Background: Features of the dyslipidemic pattern reported with the use of antiretroviral therapy predict enhanced postprandial lipemia, which is an emerging cardiovascular disease risk factor.
Objective: We evaluated the postprandial response to a physiologic, meal-based challenge in HIV-positive subjects without hyperlipidemia.
Design: We measured hourly lipid, lipoprotein, glucose, and insulin concentrations during a 13-h period in 25 nonwhite patients (13 women, 12 men): 13 receiving a protease inhibitor (PI)-based regimen (6 nelfinavir and 7 indinavir) and 12 receiving a nonnucleoside reverse transcriptase inhibitor (NNRTI)-based regimen (6 efavirenz and 6 nevirapine).
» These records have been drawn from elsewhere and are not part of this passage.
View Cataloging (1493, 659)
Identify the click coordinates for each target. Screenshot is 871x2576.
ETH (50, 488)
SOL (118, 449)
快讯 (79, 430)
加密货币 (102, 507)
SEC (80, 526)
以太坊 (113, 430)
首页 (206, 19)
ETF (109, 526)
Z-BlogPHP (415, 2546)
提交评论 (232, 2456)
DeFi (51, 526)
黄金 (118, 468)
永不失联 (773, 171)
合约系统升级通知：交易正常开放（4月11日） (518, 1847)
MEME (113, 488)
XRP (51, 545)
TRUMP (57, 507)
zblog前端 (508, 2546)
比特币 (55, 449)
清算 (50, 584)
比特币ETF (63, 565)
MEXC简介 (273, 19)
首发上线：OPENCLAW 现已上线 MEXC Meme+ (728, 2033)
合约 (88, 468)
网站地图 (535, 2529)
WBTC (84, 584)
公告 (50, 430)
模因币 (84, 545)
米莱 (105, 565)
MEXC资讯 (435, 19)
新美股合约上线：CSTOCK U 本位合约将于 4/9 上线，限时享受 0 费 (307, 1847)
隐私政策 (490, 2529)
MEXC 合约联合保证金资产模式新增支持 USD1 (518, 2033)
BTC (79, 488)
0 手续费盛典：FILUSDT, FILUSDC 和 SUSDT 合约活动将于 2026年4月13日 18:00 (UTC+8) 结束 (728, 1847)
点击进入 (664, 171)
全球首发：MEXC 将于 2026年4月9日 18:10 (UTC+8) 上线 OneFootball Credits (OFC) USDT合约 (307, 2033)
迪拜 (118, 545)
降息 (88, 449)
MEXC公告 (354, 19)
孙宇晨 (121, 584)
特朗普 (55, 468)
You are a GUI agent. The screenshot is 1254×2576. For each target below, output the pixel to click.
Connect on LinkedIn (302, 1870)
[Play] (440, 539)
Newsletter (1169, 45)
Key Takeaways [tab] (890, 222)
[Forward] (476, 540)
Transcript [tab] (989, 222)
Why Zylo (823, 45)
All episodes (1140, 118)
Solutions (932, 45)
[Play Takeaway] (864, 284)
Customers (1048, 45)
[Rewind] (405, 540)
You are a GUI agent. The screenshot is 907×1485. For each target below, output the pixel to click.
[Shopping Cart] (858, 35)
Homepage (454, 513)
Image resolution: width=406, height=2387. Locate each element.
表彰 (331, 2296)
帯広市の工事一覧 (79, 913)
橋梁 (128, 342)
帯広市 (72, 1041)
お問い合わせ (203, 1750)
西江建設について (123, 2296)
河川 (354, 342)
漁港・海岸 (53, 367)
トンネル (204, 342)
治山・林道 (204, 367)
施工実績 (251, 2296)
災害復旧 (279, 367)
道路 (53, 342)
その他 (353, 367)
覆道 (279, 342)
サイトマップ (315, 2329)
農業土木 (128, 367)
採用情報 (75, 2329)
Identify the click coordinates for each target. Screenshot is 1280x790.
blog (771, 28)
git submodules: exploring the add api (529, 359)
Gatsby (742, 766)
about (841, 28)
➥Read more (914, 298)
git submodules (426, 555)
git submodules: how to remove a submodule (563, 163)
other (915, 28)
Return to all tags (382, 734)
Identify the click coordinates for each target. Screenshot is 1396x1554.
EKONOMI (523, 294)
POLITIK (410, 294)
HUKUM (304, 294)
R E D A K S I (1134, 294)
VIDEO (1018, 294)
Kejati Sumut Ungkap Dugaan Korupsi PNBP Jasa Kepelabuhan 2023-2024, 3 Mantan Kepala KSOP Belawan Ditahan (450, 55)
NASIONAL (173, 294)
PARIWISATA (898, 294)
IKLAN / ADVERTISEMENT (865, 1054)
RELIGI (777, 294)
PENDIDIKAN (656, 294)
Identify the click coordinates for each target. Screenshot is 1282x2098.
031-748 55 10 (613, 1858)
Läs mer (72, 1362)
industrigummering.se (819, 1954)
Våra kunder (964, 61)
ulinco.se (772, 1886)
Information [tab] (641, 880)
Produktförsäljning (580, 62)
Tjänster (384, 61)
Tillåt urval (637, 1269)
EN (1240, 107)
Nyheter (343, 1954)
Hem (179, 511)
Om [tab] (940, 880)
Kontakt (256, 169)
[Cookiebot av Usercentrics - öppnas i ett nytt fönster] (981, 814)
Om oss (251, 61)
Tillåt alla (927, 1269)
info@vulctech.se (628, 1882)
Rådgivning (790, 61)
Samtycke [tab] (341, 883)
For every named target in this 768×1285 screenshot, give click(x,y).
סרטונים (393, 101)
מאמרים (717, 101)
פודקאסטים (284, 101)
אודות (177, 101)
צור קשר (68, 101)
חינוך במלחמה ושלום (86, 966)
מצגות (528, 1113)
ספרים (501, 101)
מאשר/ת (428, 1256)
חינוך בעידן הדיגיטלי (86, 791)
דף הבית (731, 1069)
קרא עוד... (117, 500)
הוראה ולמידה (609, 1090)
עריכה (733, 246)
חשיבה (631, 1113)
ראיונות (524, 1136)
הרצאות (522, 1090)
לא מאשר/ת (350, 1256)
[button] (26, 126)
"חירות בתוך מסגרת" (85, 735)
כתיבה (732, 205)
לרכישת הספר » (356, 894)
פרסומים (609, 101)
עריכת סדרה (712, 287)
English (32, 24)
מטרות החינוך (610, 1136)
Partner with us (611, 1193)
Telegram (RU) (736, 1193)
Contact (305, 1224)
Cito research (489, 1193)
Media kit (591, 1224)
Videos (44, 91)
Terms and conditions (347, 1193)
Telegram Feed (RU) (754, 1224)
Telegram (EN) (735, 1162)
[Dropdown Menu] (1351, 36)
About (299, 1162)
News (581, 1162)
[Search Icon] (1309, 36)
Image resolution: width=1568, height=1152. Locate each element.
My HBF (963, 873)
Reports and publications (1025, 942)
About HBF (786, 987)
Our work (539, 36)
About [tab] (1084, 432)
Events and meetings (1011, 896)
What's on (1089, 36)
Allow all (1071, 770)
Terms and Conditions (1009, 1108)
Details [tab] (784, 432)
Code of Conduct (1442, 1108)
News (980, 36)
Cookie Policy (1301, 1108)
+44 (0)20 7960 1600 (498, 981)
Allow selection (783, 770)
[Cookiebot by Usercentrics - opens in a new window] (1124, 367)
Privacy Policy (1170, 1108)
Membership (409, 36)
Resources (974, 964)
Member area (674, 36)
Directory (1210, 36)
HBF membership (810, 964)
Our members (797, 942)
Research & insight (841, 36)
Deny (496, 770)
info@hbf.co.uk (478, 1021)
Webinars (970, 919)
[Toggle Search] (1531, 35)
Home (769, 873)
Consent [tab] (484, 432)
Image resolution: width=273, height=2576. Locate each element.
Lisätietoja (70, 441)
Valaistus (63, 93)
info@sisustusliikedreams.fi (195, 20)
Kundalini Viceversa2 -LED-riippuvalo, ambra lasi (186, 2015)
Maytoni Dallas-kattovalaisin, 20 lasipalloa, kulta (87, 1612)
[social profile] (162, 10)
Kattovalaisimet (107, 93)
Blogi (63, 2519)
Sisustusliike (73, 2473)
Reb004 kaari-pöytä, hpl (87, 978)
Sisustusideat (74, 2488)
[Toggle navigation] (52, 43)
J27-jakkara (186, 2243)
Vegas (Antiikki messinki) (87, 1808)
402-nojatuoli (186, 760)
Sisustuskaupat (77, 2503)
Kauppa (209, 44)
Results: Mean fasting HDL-cholesterol concentrations were lower in HIV patients than in healthy subjects without HIV infection matched for age, sex, and ethnicity (z score: -0.81 +/- 0.9; P = 0.0001). Fasting triacylglycerol concentrations were not significantly different between HIV-infected patients and healthy subjects but were higher in PI-treated than in NNRTI-treated patients [median (interquartile range): 144 (110-191) and 89 (62-135) mg/dL; P = 0.007]. Average daylong triacylglycerol concentrations, but not incremental concentrations, were higher in the PI group than in the NNRTI group [205% (185-248%) and 125% (78-191%); P < 0.05]. For all HIV-positive patients, the fractional triacylglycerol increase was lower after breakfast than after lunch (20 +/- 18% and 42 +/- 40%, respectively; P < 0.04). Insulin concentrations were higher in PI-treated than in NNRTI-treated patients [22.6 (13.1-29.8) and 11.8 (7.1-19.1) microU/mL; P = 0.01] and increased in both groups in response to each meal, whereas glucose concentrations increased only after breakfast.
Conclusions: Despite baseline differences, incremental triacylglycerol and insulin responses to a physiologic caloric load among HIV-positive patients were not significantly affected by differences in the type of antiretroviral therapy.